The lag in speed from cruisers and destroyers was compensated for by a colossal cruising range, unattainable for warships, with their powerful and "voracious" power plants. Thanks to an economical diesel-electric installation, the Cormoran was able to circumnavigate the globe. Moreover, 18 knots is not so little, taking into account the fact that warships rarely developed in practice above 20 … 25 knots. At full speed, fuel consumption increases sharply and the resource is quickly “killed”.
… "Cormoran", "Thor", the legendary "Atlantis", which became the most effective surface ship of the Kriegsmarine (in 622 days of raiding, it sunk 22 ships, with a total tonnage of 144,000 gross register tons). And he died stupidly - the patrol plane of the cruiser "Devonshire" appeared over it at the moment the raider was refueling a German submarine. At the same moment, all the cards were revealed to the British. The heavy cruiser immediately destroyed the “peaceful merchant”, tearing the Atlantis to pieces with its eight-inch guns. Alas, such a success happened only once. The aforementioned "Thor" and "Komet" have done trouble and, having escaped any retaliation, safely returned to Germany.
They knew everything. A hand of mutual assistance 10,000 miles from home shores - "Cormoran" supplies the submarine
Extremely formidable and versatile units. "Ghosts of the Oceans". Eternal lone wanderers who killed anyone who met on their way.
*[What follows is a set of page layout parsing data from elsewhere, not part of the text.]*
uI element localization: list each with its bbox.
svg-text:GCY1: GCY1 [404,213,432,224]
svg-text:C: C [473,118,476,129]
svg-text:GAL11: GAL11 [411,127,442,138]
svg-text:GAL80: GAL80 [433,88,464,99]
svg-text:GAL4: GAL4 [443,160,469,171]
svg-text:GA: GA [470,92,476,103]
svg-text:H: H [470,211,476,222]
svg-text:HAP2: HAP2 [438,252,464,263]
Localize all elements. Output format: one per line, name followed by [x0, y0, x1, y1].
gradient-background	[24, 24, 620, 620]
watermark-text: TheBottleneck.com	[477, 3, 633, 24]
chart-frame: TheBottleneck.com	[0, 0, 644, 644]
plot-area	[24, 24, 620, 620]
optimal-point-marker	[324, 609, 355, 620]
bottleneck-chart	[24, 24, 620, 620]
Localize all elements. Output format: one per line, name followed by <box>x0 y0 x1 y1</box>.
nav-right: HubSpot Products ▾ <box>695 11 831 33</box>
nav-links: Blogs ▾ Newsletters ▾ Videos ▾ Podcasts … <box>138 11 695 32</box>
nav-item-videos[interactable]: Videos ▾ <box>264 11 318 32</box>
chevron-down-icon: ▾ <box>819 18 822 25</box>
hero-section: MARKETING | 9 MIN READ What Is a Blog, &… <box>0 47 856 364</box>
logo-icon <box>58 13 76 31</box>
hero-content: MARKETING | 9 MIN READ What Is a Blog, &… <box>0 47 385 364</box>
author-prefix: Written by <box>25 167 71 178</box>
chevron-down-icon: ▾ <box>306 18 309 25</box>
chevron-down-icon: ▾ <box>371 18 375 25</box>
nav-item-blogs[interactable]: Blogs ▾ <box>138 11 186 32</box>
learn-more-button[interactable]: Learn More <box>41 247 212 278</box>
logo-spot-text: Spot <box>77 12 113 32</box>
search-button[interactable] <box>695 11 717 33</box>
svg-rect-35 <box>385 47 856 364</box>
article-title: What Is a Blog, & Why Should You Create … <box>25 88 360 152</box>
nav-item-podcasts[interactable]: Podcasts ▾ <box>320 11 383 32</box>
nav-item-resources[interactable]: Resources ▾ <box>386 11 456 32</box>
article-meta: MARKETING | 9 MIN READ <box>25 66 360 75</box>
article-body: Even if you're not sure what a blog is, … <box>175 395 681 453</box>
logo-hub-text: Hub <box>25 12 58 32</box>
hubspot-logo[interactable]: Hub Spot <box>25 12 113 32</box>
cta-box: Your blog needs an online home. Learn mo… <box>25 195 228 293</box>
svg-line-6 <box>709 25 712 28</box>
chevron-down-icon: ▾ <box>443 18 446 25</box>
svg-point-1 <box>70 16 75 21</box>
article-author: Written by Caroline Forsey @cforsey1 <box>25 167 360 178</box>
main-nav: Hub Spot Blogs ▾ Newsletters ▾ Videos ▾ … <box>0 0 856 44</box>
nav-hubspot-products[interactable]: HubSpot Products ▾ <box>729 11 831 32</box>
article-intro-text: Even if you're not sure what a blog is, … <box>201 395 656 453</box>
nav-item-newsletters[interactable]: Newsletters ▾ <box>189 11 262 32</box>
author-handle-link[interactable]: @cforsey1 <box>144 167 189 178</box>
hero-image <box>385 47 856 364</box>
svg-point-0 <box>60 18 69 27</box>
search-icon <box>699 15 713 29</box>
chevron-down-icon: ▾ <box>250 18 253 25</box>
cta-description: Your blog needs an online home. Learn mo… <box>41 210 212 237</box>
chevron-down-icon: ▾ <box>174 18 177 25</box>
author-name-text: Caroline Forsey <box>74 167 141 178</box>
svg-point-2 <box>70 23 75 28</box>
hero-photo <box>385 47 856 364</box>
They are capable of changing their appearance beyond recognition and fighting in any of the climatic zones. From sleds and skis to tropical uniforms and trinkets for the Pacific Islanders. With powerful weapons, communications, everything necessary for active hostilities, conducting insidious "radio games" and covert reconnaissance.
Both the Atlantic, the Pacific, and the Indian Oceans absorbed the reflections of the panicky radio signal "QQQ", which was hastily knocked out by the hand of the radio operator in the radio room, carried by the raider's fire. They have absorbed it in flesh and blood, the dead hulls of hundreds of ships that have become victims of unknown ships. Coming from nowhere and leaving nowhere.